--- Extracted information ---
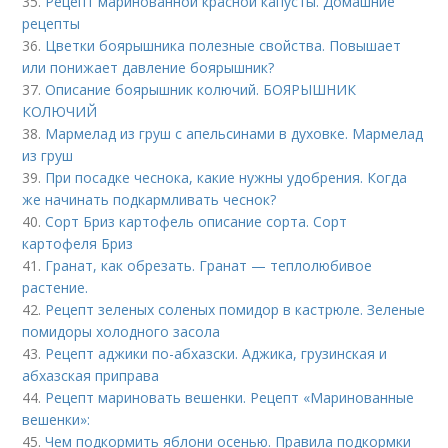
35.
Рецепт маринованной красной капусты. Домашние
рецепты
36.
Цветки боярышника полезные свойства. Повышает
или понижает давление боярышник?
37.
Описание боярышник колючий. БОЯРЫШНИК
КОЛЮЧИЙ
38.
Мармелад из груш с апельсинами в духовке. Мармелад
из груш
39.
При посадке чеснока, какие нужны удобрения. Когда
же начинать подкармливать чеснок?
40.
Сорт Бриз картофель описание сорта. Сорт
картофеля Бриз
41.
Гранат, как обрезать. Гранат — теплолюбивое
растение.
42.
Рецепт зеленых соленых помидор в кастрюле. Зеленые
помидоры холодного засола
43.
Рецепт аджики по-абхазски. Аджика, грузинская и
абхазская приправа
44.
Рецепт мариновать вешенки. Рецепт «Маринованные
вешенки»:
45.
Чем подкормить яблони осенью. Правила подкормки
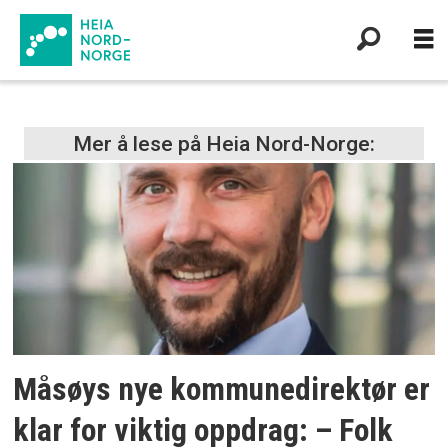
Tag:
Mer å lese på Heia Nord-Norge:
måsøy
kommune
Måsøys nye kommunedirektør er
klar for viktig oppdrag: – Folk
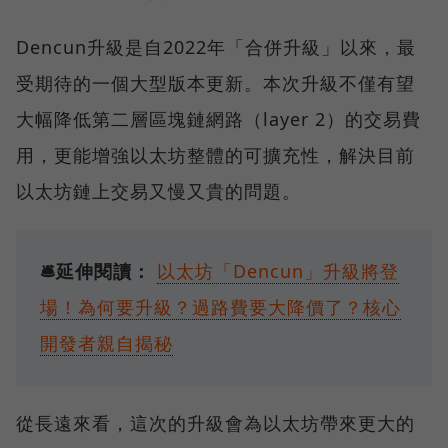
Dencun升級是自2022年「合併升級」以來，最
受期待的一個大型版本更新。本次升級不僅有望
大幅降低第二層區塊鏈網路（layer 2）的交易費
用，更能增強以太坊整體的可擴充性，解決目前
以太坊鏈上交易又慢又貴的問題。
🛎️延伸閱讀：
以太坊「Dencun」升級將登
場！為何要升級？過路費要大降價了？核心
開發者親自揭秘
從長遠來看，這次的升級會為以太坊帶來更大的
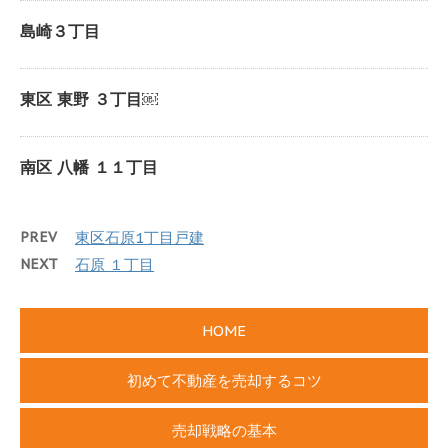
島崎３丁目
東区 東野 ３丁目￼
南区 八幡 １１丁目
PREV
東区石原1丁目戸建
NEXT
石原 １丁目
HOME
初めて不動産を売却するコツ
売却戦略の基本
---
None of the pictures belongs in the answer, but all the entries must be repeated exactly.

35.
Рецепт маринованной красной капусты. Домашние
рецепты
36.
Цветки боярышника полезные свойства. Повышает
или понижает давление боярышник?
37.
Описание боярышник колючий. БОЯРЫШНИК
КОЛЮЧИЙ
38.
Мармелад из груш с апельсинами в духовке. Мармелад
из груш
39.
При посадке чеснока, какие нужны удобрения. Когда
же начинать подкармливать чеснок?
40.
Сорт Бриз картофель описание сорта. Сорт
картофеля Бриз
41.
Гранат, как обрезать. Гранат — теплолюбивое
растение.
42.
Рецепт зеленых соленых помидор в кастрюле. Зеленые
помидоры холодного засола
43.
Рецепт аджики по-абхазски. Аджика, грузинская и
абхазская приправа
44.
Рецепт мариновать вешенки. Рецепт «Маринованные
вешенки»:
45.
Чем подкормить яблони осенью. Правила подкормки
Tag:
Mer å lese på Heia Nord-Norge:
måsøy
kommune
Måsøys nye kommunedirektør er
klar for viktig oppdrag: – Folk
Dencun升級是自2022年「合併升級」以來，最
受期待的一個大型版本更新。本次升級不僅有望
大幅降低第二層區塊鏈網路（layer 2）的交易費
用，更能增強以太坊整體的可擴充性，解決目前
以太坊鏈上交易又慢又貴的問題。
🛎️延伸閱讀：
以太坊「Dencun」升級將登
場！為何要升級？過路費要大降價了？核心
開發者親自揭秘
從長遠來看，這次的升級會為以太坊帶來更大的
島崎３丁目
東区 東野 ３丁目
南区 八幡 １１丁目
PREV
東区石原1丁目戸建
NEXT
石原 １丁目
HOME
初めて不動産を売却するコツ
売却戦略の基本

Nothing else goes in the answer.